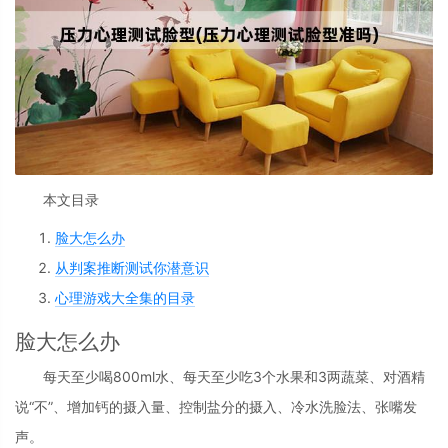
本文目录
脸大怎么办
从判案推断测试你潜意识
心理游戏大全集的目录
脸大怎么办
每天至少喝800ml水、每天至少吃3个水果和3两蔬菜、对酒精
说“不”、增加钙的摄入量、控制盐分的摄入、冷水洗脸法、张嘴发
声。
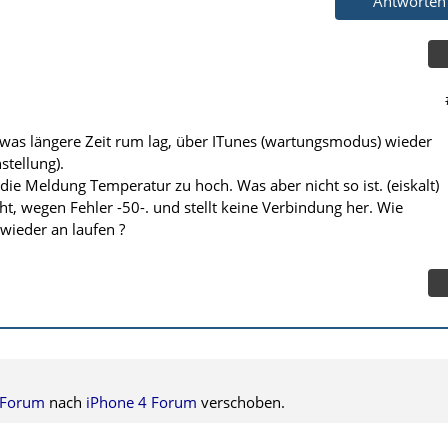
Antworten
 was längere Zeit rum lag, über ITunes (wartungsmodus) wieder
stellung).
 die Meldung Temperatur zu hoch. Was aber nicht so ist. (eiskalt)
ht, wegen Fehler -50-. und stellt keine Verbindung her. Wie
wieder an laufen ?
 Forum
nach
iPhone 4 Forum
verschoben.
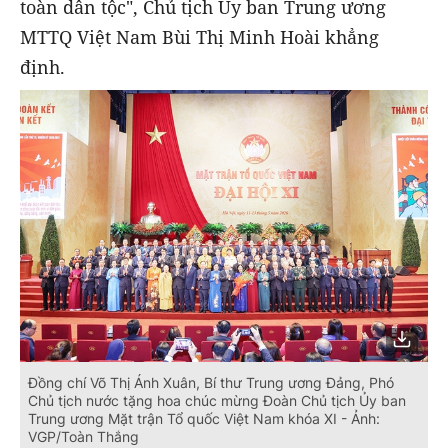
toàn dân tộc", Chủ tịch Ủy ban Trung ương
MTTQ Việt Nam Bùi Thị Minh Hoài khẳng
định.
Đồng chí Võ Thị Ánh Xuân, Bí thư Trung ương Đảng, Phó
Chủ tịch nước tặng hoa chúc mừng Đoàn Chủ tịch Ủy ban
Trung ương Mặt trận Tổ quốc Việt Nam khóa XI - Ảnh:
VGP/Toàn Thắng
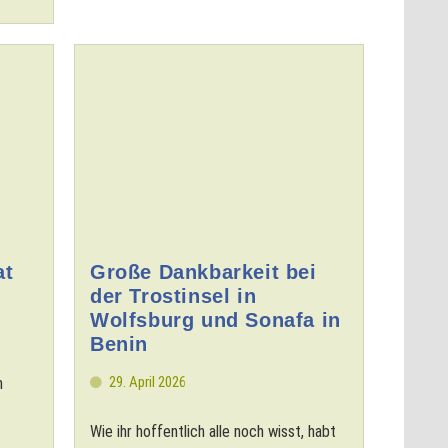
at
Große Dankbarkeit bei
der Trostinsel in
Wolfsburg und Sonafa in
Benin
29. April 2026
n
Wie ihr hoffentlich alle noch wisst, habt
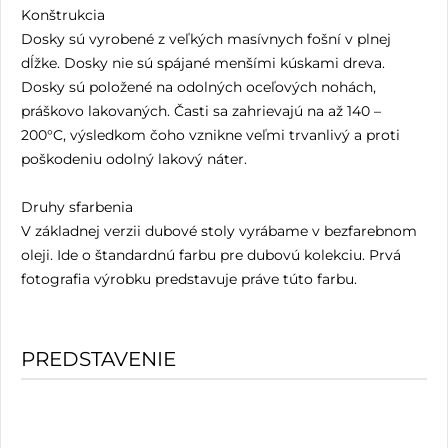
Konštrukcia
Dosky sú vyrobené z veľkých masívnych fošní v plnej
dĺžke. Dosky nie sú spájané menšími kúskami dreva.
Dosky sú položené na odolných oceľových nohách,
práškovo lakovaných. Časti sa zahrievajú na až 140 –
200°C, výsledkom čoho vznikne veľmi trvanlivý a proti
poškodeniu odolný lakový náter.
Druhy sfarbenia
V základnej verzii dubové stoly vyrábame v bezfarebnom
oleji. Ide o štandardnú farbu pre dubovú kolekciu. Prvá
fotografia výrobku predstavuje práve túto farbu.
PREDSTAVENIE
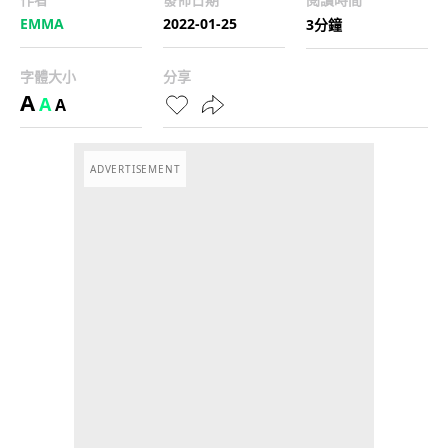
EMMA
2022-01-25
3分鐘
字體大小
分享
A
A
A
ADVERTISEMENT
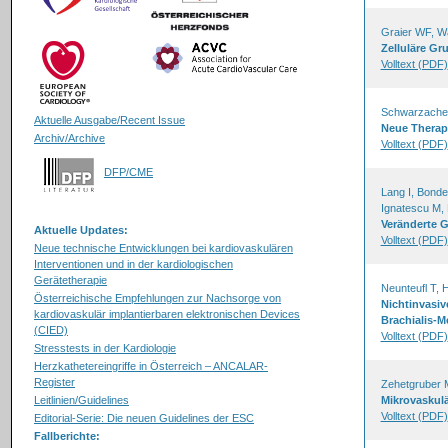
Graier WF, W
Zelluläre Gr
Volltext (PDF)
Schwarzache
Aktuelle Ausgabe/Recent Issue
Neue Therapi
Archiv/Archive
Volltext (PDF)
DFP/CME
Lang I, Bond
Ignatescu M,
Veränderte 
Aktuelle Updates:
Volltext (PDF)
Neue technische Entwicklungen bei kardiovaskulären
Interventionen und in der kardiologischen
Gerätetherapie
Neunteufl T, 
Österreichische Empfehlungen zur Nachsorge von
Nichtinvasiv
kardiovaskulär implantierbaren elektronischen Devices
Brachialis-
(CIED)
Volltext (PDF)
Stresstests in der Kardiologie
Herzkathetereingriffe in Österreich – ANCALAR-
Register
Zehetgruber 
Leitlinien/Guidelines
Mikrovaskul
Volltext (PDF)
Editorial-Serie: Die neuen Guidelines der ESC
Fallberichte:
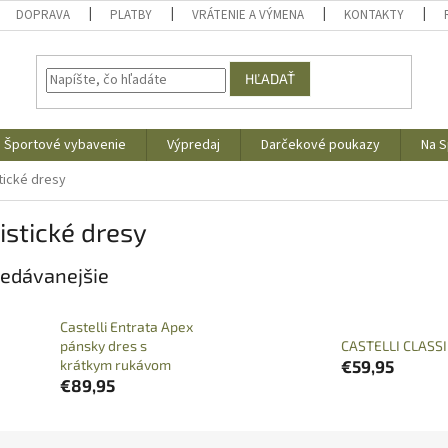
DOPRAVA
PLATBY
VRÁTENIE A VÝMENA
KONTAKTY
HĽADAŤ
Športové vybavenie
Výpredaj
Darčekové poukazy
Na S
tické dresy
istické dresy
edávanejšie
Castelli Entrata Apex
pánsky dres s
CASTELLI CLASSI
krátkym rukávom
€59,95
€89,95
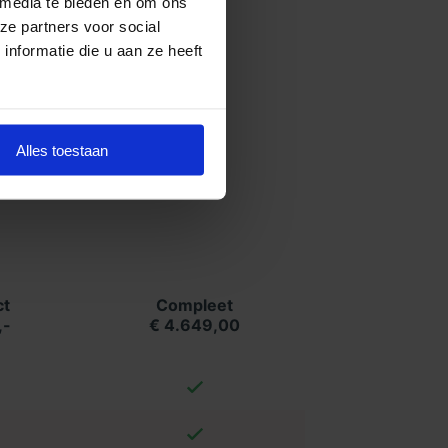
 media te bieden en om ons
ze partners voor social
nformatie die u aan ze heeft
Alles toestaan
t
Compleet
,-
€ 4.649,00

# # # # #

## Exercise
From the first line of the listing above, repeat every line through the one holding "Dosky sú vyrobené". Both ends count, and pictures stay out.

## Answer for the task
本文目录
脸大怎么办
从判案推断测试你潜意识
心理游戏大全集的目录
脸大怎么办
每天至少喝800ml水、每天至少吃3个水果和3两蔬菜、对酒精
说“不”、增加钙的摄入量、控制盐分的摄入、冷水洗脸法、张嘴发
声。
Antworten
 was längere Zeit rum lag, über ITunes (wartungsmodus) wieder
stellung).
 die Meldung Temperatur zu hoch. Was aber nicht so ist. (eiskalt)
ht, wegen Fehler -50-. und stellt keine Verbindung her. Wie
wieder an laufen ?
 Forum
nach
iPhone 4 Forum
verschoben.
toàn dân tộc", Chủ tịch Ủy ban Trung ương
MTTQ Việt Nam Bùi Thị Minh Hoài khẳng
định.
Đồng chí Võ Thị Ánh Xuân, Bí thư Trung ương Đảng, Phó
Chủ tịch nước tặng hoa chúc mừng Đoàn Chủ tịch Ủy ban
Trung ương Mặt trận Tổ quốc Việt Nam khóa XI - Ảnh:
VGP/Toàn Thắng
at
Große Dankbarkeit bei
der Trostinsel in
Wolfsburg und Sonafa in
Benin
29. April 2026
n
Wie ihr hoffentlich alle noch wisst, habt
Konštrukcia
Dosky sú vyrobené z veľkých masívnych fošní v plnej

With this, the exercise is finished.